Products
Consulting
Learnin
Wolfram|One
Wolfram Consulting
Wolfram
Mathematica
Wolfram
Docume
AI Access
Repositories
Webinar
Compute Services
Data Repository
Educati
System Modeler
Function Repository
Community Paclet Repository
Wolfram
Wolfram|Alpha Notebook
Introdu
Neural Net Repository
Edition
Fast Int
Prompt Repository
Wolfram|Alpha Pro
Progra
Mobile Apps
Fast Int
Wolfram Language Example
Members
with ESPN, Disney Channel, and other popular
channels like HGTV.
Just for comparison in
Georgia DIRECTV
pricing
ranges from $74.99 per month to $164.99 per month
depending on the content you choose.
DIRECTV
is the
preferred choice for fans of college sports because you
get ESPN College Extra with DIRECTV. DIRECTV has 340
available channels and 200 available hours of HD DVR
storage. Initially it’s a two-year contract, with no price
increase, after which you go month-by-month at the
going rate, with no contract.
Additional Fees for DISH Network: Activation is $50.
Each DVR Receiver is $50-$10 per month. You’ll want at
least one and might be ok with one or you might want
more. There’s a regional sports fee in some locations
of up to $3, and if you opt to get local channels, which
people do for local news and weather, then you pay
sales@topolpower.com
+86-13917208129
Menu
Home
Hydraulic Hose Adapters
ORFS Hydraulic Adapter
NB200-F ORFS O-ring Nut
━━━━━━━━━━━━━━━━━━━━━━━━━━━━━━
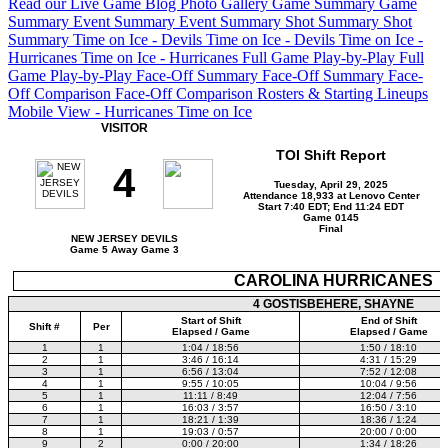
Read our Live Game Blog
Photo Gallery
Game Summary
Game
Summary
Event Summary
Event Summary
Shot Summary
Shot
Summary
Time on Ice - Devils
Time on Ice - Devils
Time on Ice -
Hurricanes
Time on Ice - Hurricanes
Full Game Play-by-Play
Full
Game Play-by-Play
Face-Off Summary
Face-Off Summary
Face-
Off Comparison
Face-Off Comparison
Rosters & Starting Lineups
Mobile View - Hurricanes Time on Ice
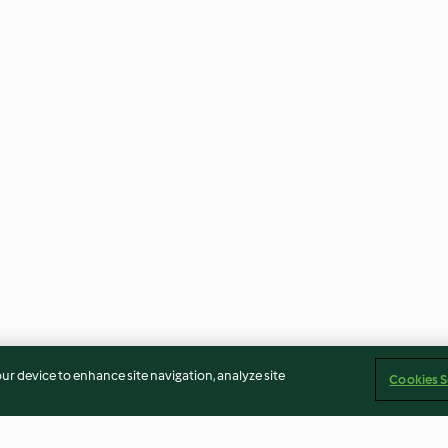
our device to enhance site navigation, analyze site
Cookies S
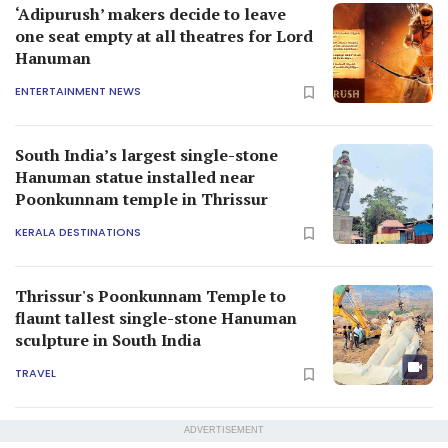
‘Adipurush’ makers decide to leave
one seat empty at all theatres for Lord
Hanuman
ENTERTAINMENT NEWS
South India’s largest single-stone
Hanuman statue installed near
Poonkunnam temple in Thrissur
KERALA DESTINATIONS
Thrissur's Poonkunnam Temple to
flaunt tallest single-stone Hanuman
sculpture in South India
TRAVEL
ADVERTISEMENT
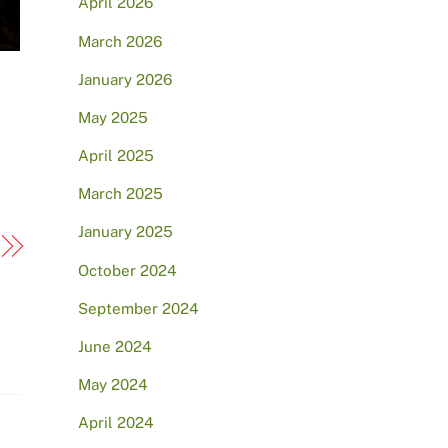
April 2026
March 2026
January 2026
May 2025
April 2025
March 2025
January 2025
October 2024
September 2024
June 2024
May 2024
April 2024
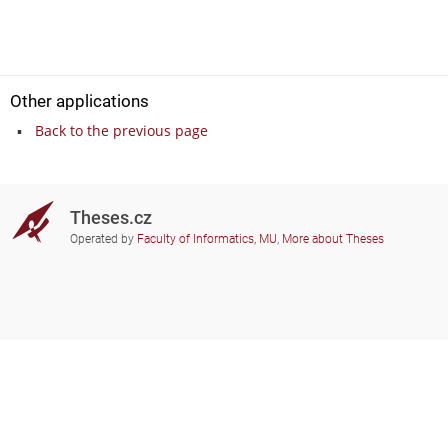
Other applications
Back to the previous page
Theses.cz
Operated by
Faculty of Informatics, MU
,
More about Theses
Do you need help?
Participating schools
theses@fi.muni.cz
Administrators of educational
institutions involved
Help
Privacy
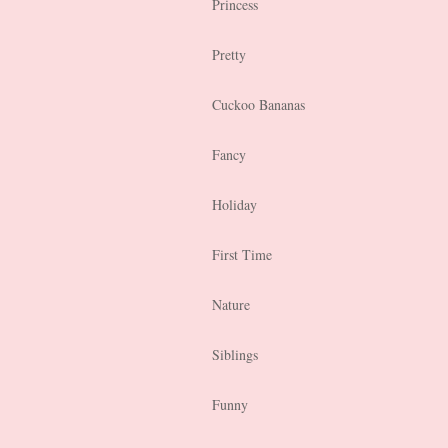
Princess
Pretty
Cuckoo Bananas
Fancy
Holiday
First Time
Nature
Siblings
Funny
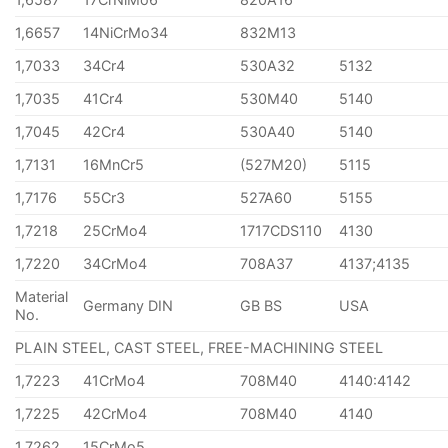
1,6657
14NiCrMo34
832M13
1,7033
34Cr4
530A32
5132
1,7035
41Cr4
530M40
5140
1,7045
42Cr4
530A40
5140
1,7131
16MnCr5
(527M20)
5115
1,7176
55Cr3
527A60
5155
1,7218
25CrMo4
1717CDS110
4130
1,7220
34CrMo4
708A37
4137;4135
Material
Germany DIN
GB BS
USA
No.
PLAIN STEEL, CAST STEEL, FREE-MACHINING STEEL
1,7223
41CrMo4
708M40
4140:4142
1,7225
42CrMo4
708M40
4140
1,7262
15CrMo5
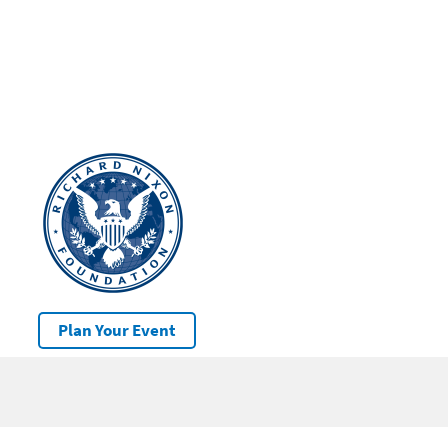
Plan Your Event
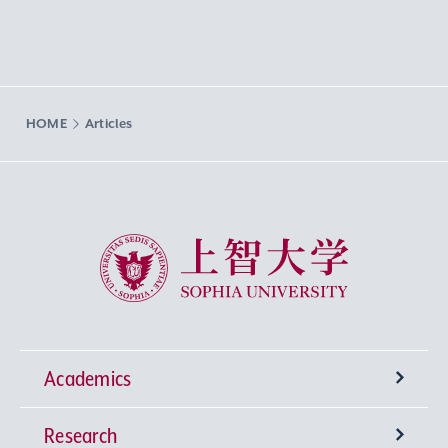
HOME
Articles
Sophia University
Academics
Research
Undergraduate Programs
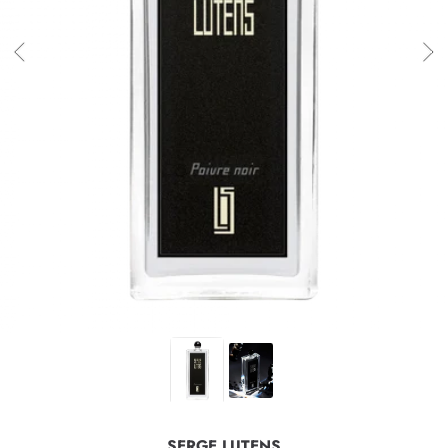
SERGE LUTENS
━━━━━━━━━━━━━━━━━━━━━━━━━━━━━━
§ **About this task**
Scan the records above for the word "South". Copy each line that has it.

§ **Solution to this problem**
South India’s largest single-stone
sculpture in South India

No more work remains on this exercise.